I didn't encounter the sheets or anything restrictive at the meetings I attended.
posted by brujita at 1:41 PM on February 23, 2012


Anon, I don't know what your family life is like, but what has helped me the most is making it clear to my abusive mother that I want nothing more to do with her. Simply moving to a location far away didn't do it.
posted by brujita at 2:11 PM on February 23, 2012


I think you should start with any professional you feel comfortable talking about this with--your GP, your OB/GYN, a therapist, a dietitian, whatever. There's no one right way to seek help. Whoever you talk to first will get you on the road you need to be on.

I wouldn't let the prospect of moving in 6 months deter you from seeking help. I mean, if you got diagnosed with cancer, you wouldn't put off treatment because of this. This can be just as catastrophic, so try to prioritize it as such (and it sounds like you are). If you have to defer your studies, then defer your studies. They'll let you do that.

Good luck. I'm glad you are seeking help for this.
posted by elizeh at 8:03 PM on February 23, 2012


I second yarly so much. Fighting this has to be your priority. And you know what? You are in an awesome position to fight this thing; your determination to do so rings out clear in your question. Many (maybe most?) people in ED treatment do not want to be there or aren't sure if they want to be there. I'm not saying that this will be easy for you (it won't be), but the single most important factor in recovery is wanting it.

You mentioned that your GP has diagnosed you with ED in the past: have you discussed this latest bout with them at all? Because you should start with them. You need a full check-up, now. I'm sure you're aware of the damage EDs can do to your body.

Next I would suggest getting in touch with the top ED clinic/facility near you. You should be able to schedule some kind of sit-down with them to discuss your history and situation re: school. They will either want a report from your GP or give you a check-up themselves, do blood work, etc. Taking all that into account, they will come up with a recommended plan for you. Heads up: they are more than likely to recommend that you don't go to school this fall. They can't force you not to, obviously, and if you do still end up wanting to go they will work to coordinate your care in the new city. My 2 cents: find out now if the program would allow you to defer for another semester or year. I know you don't want to because you want to get on with your life, but you won't be able to get on with your life till you kick the ED and all the baggage that causes it and comes with it. So please, be open to whatever they suggest.

I was actually pretty similar to you: I was bulimic on and off from about 12, and then it became an anorexic/bulimic nightmare around 22 and I kind of went off the deep end. Even though it was so awful and consuming, I still tried to complete my senior year of college during it because I felt like I would be a total failure if I didn't and that my whole life would be thrown off 'course' (though it obviously already was off course). I wish so much now that I had just said, 'ok, this is going to be my single focus until I start to feel like a normal human being again.' This kind of thinking is very hard for people with EDs, though. It's not usually a disease that allows you to be kind to yourself. But I urge you to try.

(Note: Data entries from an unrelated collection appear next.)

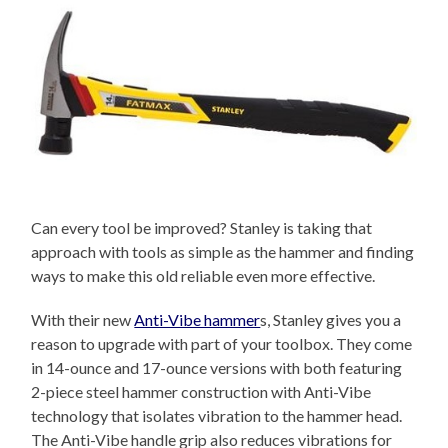
Can every tool be improved? Stanley is taking that
approach with tools as simple as the hammer and finding
ways to make this old reliable even more effective.
With their new
Anti-Vibe hammer
s, Stanley gives you a
reason to upgrade with part of your toolbox. They come
in 14-ounce and 17-ounce versions with both featuring
2-piece steel hammer construction with Anti-Vibe
technology that isolates vibration to the hammer head.
The Anti-Vibe handle grip also reduces vibrations for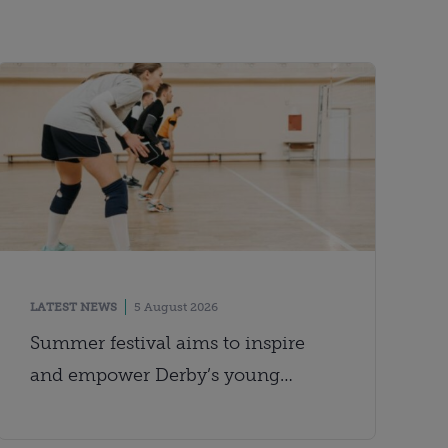
LATEST NEWS
5 August 2026
Summer festival aims to inspire
and empower Derby’s young
people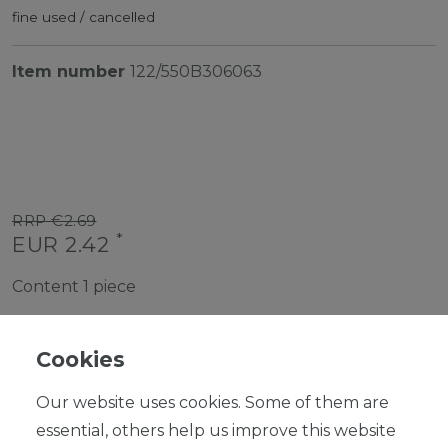
fine used / cancelled
Item number
122/550B306063
RRP €2.69
*
EUR 2.42
Content
1
piece
Ready for shipping, delivery in 48h
Cookies
Our website uses cookies. Some of them are
essential, others help us improve this website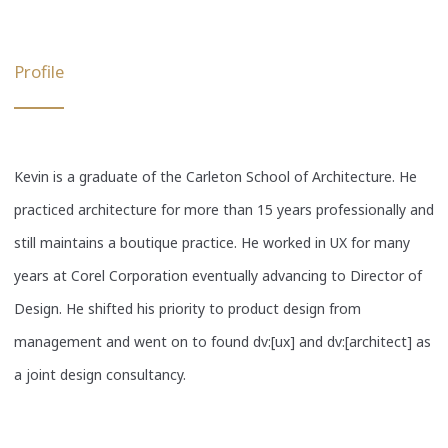
Profile
Kevin is a graduate of the Carleton School of Architecture. He
practiced architecture for more than 15 years professionally and
still maintains a boutique practice. He worked in UX for many
years at Corel Corporation eventually advancing to Director of
Design. He shifted his priority to product design from
management and went on to found dv:[ux] and dv:[architect] as
a joint design consultancy.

Other than finally wanting recovery (and to not feel like such shit all the time), what truly saved me was having the awesomest therapist ever. I know you had a crappy first therapy experience -- and so did I, it took about 4 therapists before I found the right one -- but you need to try again. Keep trying till you find one you trust.

Good luck.
posted by imalaowai at 10:44 PM on February 23, 2012


My heart goes out to you.

I've been there.

I'm better now (14 years and counting!)

It's scary. It CAN be conquered.

It's okay to need help.

It's okay to confess all the horrible, awful, disgusting things you think/do/wish you could do to your body to someone else. To confess all the lies you told to those around you ...

But when you finally realize it's been a month since you dreamt about food (or, more commonly for me, had a nightmare about food) ... that's worth it. It's worth the embarrassment a hundred times over.

All the comments above are good ... just pick up the phone. Start.